_RECORDS FOR PROCESSING_
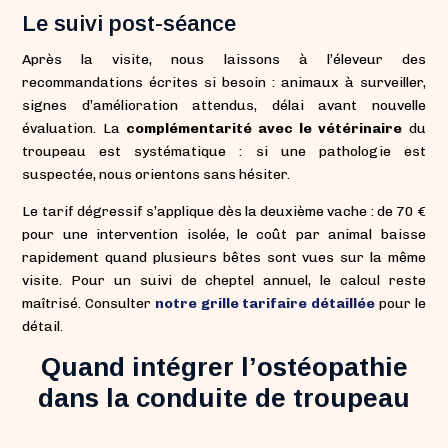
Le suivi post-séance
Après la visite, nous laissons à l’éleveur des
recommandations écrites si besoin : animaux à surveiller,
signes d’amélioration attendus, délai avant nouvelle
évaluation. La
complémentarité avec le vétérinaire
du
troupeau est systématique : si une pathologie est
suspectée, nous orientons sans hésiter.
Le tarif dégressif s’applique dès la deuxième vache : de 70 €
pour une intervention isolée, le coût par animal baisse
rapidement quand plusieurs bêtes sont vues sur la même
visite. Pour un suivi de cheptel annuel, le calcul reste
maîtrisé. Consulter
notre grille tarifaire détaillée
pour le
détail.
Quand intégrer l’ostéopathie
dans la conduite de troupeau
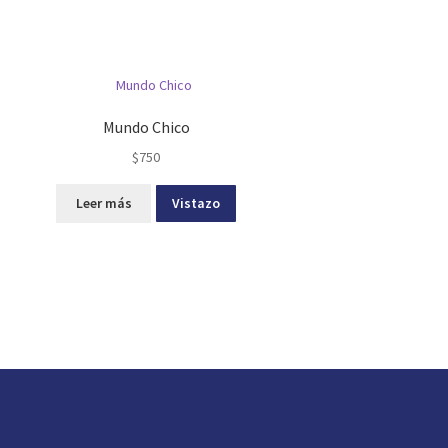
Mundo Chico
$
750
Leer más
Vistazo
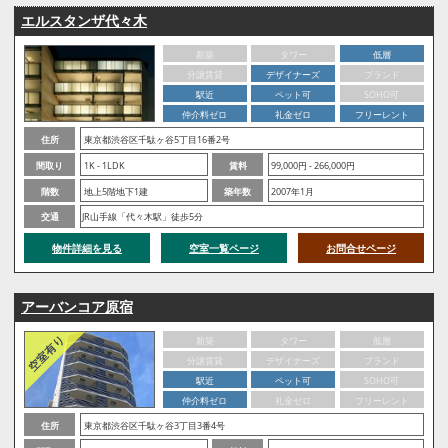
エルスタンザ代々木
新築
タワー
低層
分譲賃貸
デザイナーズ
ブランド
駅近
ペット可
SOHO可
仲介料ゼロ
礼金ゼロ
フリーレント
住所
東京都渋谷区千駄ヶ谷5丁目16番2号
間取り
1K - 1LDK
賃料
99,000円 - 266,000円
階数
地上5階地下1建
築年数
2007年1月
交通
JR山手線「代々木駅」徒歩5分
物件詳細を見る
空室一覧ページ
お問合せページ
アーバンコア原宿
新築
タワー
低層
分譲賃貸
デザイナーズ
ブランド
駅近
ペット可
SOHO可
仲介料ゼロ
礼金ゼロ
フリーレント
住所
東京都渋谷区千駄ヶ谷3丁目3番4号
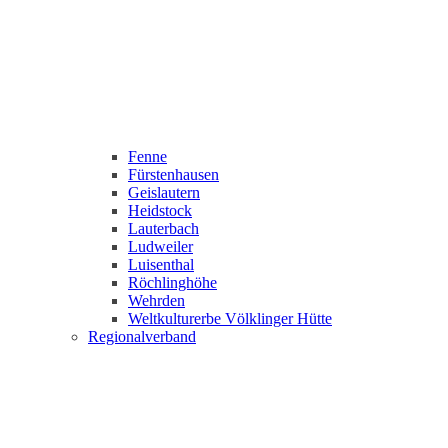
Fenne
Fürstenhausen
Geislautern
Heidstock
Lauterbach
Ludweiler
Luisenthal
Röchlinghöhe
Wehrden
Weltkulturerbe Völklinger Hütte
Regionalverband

_PROBLEM TO WORK ON_
Go through the listing above and pull out each line containing the word "troupeau".

_EXERCISE RESULT_
troupeau est systématique : si une pathologie est
dans la conduite de troupeau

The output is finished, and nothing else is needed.